Vijay-Nirmal commented 2 years ago

@davidfowl I had a background service that periodically add new proxies to the list and check for bad proxies from the list and removed them.

what does this accomplish? How does one set the proxy?

I need to web scrape a website which has IP based rate limiter. So, using this method, I could overcome that :)

gitlsl commented 2 years ago

I appreciate the problem, can we add proxy, cookie to HttpRequestMessage? Python's network request library (requests httpx) is very convenient. Maybe we can learn from it

davidfowl commented 2 years ago

@gitlsl Do you have a concrete API proposal we can work through?

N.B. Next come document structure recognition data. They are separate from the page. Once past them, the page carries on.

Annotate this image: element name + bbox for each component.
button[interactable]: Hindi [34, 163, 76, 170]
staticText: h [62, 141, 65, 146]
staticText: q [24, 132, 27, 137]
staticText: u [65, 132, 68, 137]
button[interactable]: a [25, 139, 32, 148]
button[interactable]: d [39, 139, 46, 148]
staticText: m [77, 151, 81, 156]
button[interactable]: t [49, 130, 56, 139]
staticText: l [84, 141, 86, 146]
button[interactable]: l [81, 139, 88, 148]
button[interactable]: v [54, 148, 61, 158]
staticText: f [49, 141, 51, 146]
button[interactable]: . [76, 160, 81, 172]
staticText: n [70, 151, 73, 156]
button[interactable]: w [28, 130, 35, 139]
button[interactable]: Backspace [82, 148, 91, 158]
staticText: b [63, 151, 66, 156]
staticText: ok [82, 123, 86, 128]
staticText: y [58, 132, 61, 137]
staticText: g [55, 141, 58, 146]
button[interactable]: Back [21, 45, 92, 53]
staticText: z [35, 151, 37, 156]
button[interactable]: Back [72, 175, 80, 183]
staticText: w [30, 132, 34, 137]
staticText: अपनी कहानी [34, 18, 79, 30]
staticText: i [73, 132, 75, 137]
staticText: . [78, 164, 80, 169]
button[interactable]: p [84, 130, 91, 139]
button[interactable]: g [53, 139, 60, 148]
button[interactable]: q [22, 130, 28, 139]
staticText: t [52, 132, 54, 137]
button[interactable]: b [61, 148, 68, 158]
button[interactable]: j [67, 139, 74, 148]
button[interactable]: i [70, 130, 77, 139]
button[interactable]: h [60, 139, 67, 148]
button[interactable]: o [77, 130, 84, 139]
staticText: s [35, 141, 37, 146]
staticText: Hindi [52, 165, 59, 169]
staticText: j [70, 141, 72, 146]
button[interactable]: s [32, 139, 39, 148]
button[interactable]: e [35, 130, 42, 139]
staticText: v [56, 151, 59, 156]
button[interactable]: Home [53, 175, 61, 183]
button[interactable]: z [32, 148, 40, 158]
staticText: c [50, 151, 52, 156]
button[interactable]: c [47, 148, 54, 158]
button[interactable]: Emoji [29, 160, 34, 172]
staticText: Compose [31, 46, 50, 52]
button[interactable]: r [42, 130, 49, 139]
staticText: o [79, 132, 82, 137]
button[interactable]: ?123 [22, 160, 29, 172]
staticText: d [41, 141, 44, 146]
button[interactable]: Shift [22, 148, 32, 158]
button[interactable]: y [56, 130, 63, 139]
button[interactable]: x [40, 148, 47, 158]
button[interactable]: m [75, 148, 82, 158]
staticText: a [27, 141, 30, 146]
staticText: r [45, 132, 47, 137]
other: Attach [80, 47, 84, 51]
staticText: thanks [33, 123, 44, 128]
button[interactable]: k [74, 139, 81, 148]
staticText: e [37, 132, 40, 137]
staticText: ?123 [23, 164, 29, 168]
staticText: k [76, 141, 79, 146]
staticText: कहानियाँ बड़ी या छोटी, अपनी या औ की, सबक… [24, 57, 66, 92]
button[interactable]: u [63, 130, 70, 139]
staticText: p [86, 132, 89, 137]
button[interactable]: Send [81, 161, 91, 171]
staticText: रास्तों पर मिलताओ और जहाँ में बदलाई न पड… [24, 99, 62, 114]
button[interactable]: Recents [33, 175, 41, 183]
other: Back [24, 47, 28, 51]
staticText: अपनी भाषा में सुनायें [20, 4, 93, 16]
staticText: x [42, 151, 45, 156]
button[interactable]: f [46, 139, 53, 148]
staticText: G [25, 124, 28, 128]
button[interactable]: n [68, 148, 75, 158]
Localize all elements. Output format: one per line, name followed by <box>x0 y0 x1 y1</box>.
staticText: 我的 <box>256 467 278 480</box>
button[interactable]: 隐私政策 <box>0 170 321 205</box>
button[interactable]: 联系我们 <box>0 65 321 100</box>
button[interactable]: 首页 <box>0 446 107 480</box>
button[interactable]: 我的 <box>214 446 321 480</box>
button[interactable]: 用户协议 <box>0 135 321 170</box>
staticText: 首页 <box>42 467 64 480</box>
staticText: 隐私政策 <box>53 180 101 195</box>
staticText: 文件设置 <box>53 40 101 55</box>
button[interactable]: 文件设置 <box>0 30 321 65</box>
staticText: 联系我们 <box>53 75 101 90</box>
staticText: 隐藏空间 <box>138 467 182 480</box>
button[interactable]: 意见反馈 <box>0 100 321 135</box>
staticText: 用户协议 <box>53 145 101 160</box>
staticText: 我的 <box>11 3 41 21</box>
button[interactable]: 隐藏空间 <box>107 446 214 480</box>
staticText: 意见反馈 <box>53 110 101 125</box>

Python's network request library (requests httpx) is very convenient. Maybe we can learn from it

Do you have a direct comparison for this scenario?

gitlsl commented 2 years ago
Doing anything per-request is going to be expensive. This may force creation of new connection and that is basically similar to creating new HttpClient.
Going back to initial comment from @LeaFrock: "If I have thousands of proxies" -> that is going to create thousands of connections regardless.

@davidfowl As other mentioned above, to achieve this effect, it will cost a lot to generate a lot of connections. In fact, I have not tested it. Under this requirement, I usually use Python directly.

Here is an interesting phenomenon. You can observe that many people in this post are from the same eastern country (including me). If I remember correctly, the people who pr sock5 proxy support are also from this country

For me,I wish the api looks like https://requests.readthedocs.io/en/latest/api/

  1. Independent header(include cookie) and proxy that can be set for each request , header and proxy is a prop of HttpRequestMessage , httpclient just send request and construct response
  2. Create a session from httpclient to maintain cookie in multiple requests

    Maybe we can maintain the compatibility of httpclient and add new feature into https://github.com/dotnet/runtimelab/tree/feature/LLHTTP2

pebezo commented 1 year ago

@gitlsl Do you have a concrete API proposal we can work through?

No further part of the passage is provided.